I should analyze whether the function
$$f(x,y) = x^2y + x y^2 \text{ where } x,y > 0$$
is (quasi-) concave or convex.
Thus, as usual, I set up the Hessian as
$$ D^2f(x,y) = \left( \begin{array}{cc}
2y & 2x + 2y \\
2x + 2y & 2x \\
\end{array} \right) $$
which, given the constraints $x,y > 0$, is indefinite.
So I need the bordered Hessian:
$$
H= \left( \begin{array}{ccc}
0 & 2xy + y^2 & x^2 + 2xy \\
2xy + y^2 & 2y & 2x + 2y \\
x^2 + 2xy & 2x+2y & 2x \end{array} \right) $$
and check its determinant to find out about its properties. I end up with
$$ \det|H| = 2x(2x^3 + x^3 y – 2x^2 y + 4x^2 y^2 + 4 x y^3 + 2 y^4)$$
which, considering $x,y > 0$, looks quite positive to me, so $f$ would be quasiconcave.

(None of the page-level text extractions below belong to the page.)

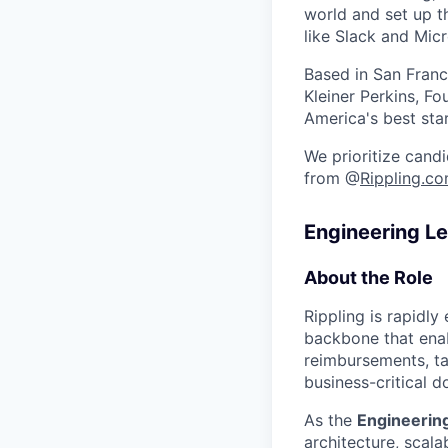
world and set up t
like Slack and Mic
Based in San Franc
Kleiner Perkins, 
America's best sta
We prioritize candi
from @
Rippling.c
Engineering L
About the Role
Rippling is rapidly
backbone that enab
reimbursements, ta
business-critical 
As the
Engineerin
architecture, scalab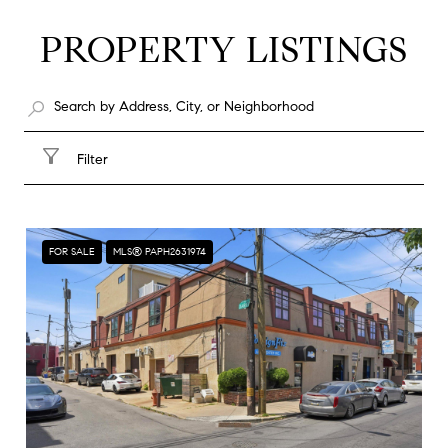
PROPERTY LISTINGS
Filter
FOR SALE
MLS® PAPH2631974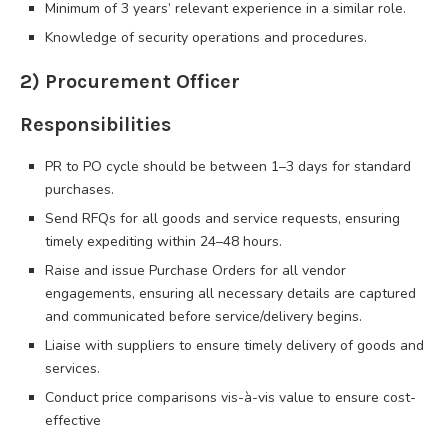
Minimum of 3 years’ relevant experience in a similar role.
Knowledge of security operations and procedures.
2) Procurement Officer
Responsibilities
PR to PO cycle should be between 1–3 days for standard
purchases.
Send RFQs for all goods and service requests, ensuring
timely expediting within 24–48 hours.
Raise and issue Purchase Orders for all vendor
engagements, ensuring all necessary details are captured
and communicated before service/delivery begins.
Liaise with suppliers to ensure timely delivery of goods and
services.
Conduct price comparisons vis-à-vis value to ensure cost-
effective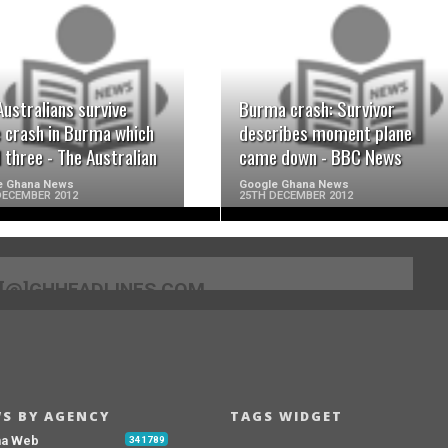
READ MORE
READ MORE
Australians survive
Burma crash: Survivor
e crash in Burma which
describes moment plane
d three - The Australian
came down - BBC News
e Ghana News
Google Ghana News
DECEMBER 2012
25TH DECEMBER 2012
[@]GHHEADLINES.COM
S BY AGENCY
TAGS WIDGET
na Web
341789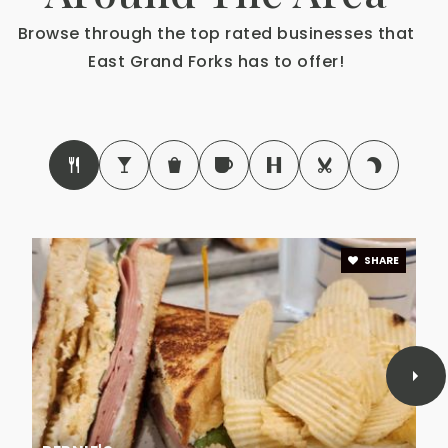
Riverside Christian School
Browse through the top rated businesses that
218-773-1770
East Grand Forks has to offer!
Private
PK-11
Website
SHARE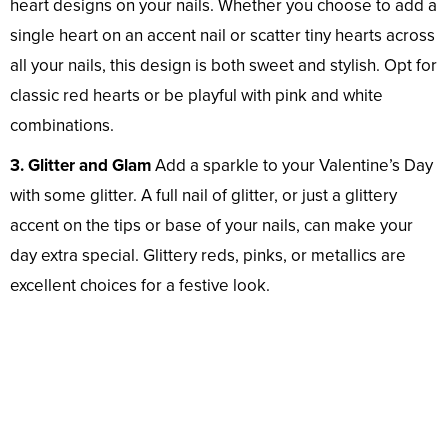
heart designs on your nails. Whether you choose to add a
single heart on an accent nail or scatter tiny hearts across
all your nails, this design is both sweet and stylish. Opt for
classic red hearts or be playful with pink and white
combinations.
3. Glitter and Glam
Add a sparkle to your Valentine’s Day
with some glitter. A full nail of glitter, or just a glittery
accent on the tips or base of your nails, can make your
day extra special. Glittery reds, pinks, or metallics are
excellent choices for a festive look.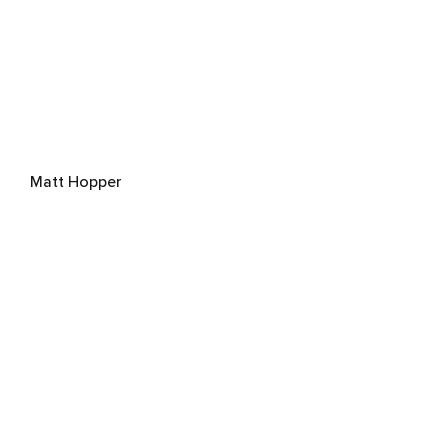
Matt Hopper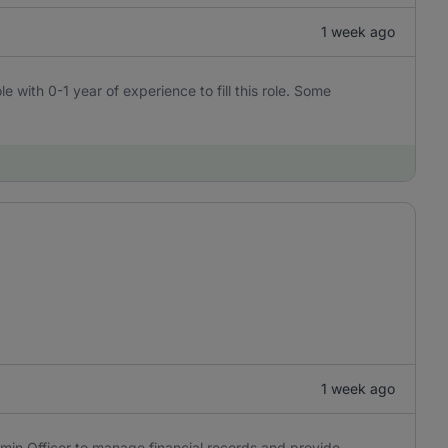
1 week ago
e with 0-1 year of experience to fill this role. Some
1 week ago
min Officer to manage financial records and provide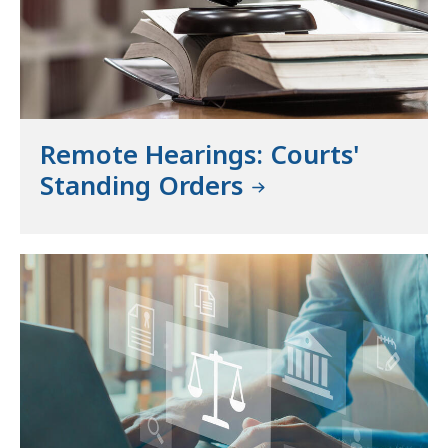
Remote Hearings: Courts'
Standing Orders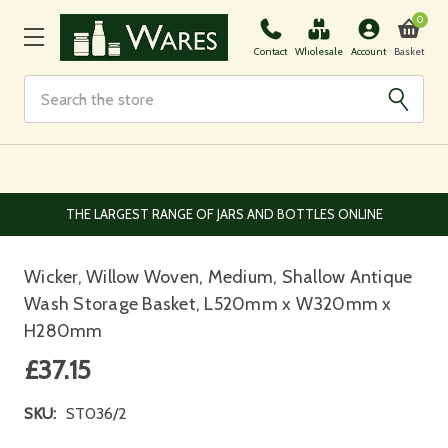
0
Basket
Contact
Wholesale
Account
Search
EUROPEAN AND WORLDWIDE DELIVERY AVAILABLE
Wicker, Willow Woven, Medium, Shallow Antique
Wash Storage Basket, L520mm x W320mm x
H280mm
£37.15
SKU:
ST036/2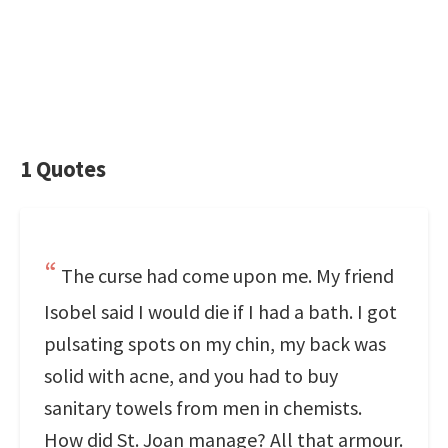
1 Quotes
The curse had come upon me. My friend
Isobel said I would die if I had a bath. I got
pulsating spots on my chin, my back was
solid with acne, and you had to buy
sanitary towels from men in chemists.
How did St. Joan manage? All that armour.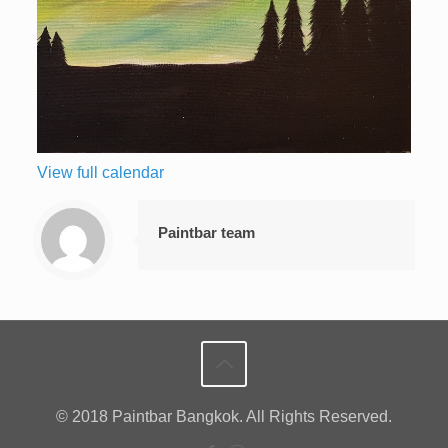
View full calendar
Paintbar team
© 2018 Paintbar Bangkok. All Rights Reserved.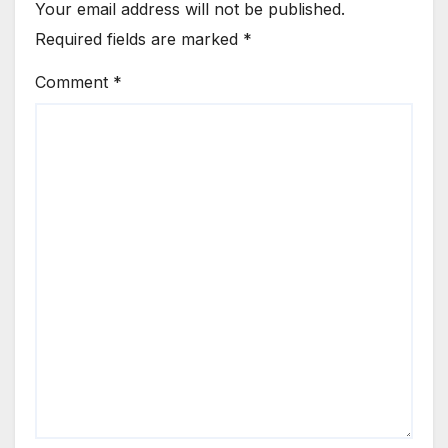
Your email address will not be published.
Required fields are marked
*
Comment
*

But how can I prove that $\det|H| > 0$? Or is there any easier approach?
Thanks!
Best Answer
The Hessian $D_2$ of your function $f$ is as you said, then: $$ D_2 - \lambda I = \begin{pmatrix} 2y - \lambda & 2x+2y \\ 2x+2y & 2x-\lambda \end{pmatrix}. $$ The determinant is: $$ \det(D_2-\lambda I) = \lambda^2 - 2(x+y)\lambda - 4(x^2+y^2+xy) , $$ hence we have one positive and one negative eigenvalues, surely it is not positive semi-definite.
The bordered Hessian $H$ has determinant (I don't know what your expression in the question is, but it sure doesn't look right): $$ \det (H) = 6 x^4 y + 12 x^3 y^2 + 12 x^2 y^3 + 6 x y^4 >0 \quad \forall x,y>0. $$
Another way to do this is considering the level set
$$F_a := \{(x,y): f(x,y)\ge t\}$$ is convex or not:
as you can tell by the level curve the level set is indeed convex, hence $f$ is quasi-concave. To see it mathematically: set $$ x^2y + xy^2 -t =0 \implies y = -\frac{x}{2} + \sqrt{\frac{x^2}{4} + \frac{t}{x}}, $$ and $$ y'' = \frac{6 t (t+x^3)}{x^{5/2} (4 t+x^3)^{3/2}} >0 \quad \forall t>0, $$ therefore $F_a$ is convex and the quasi-concavity of $f$ follows.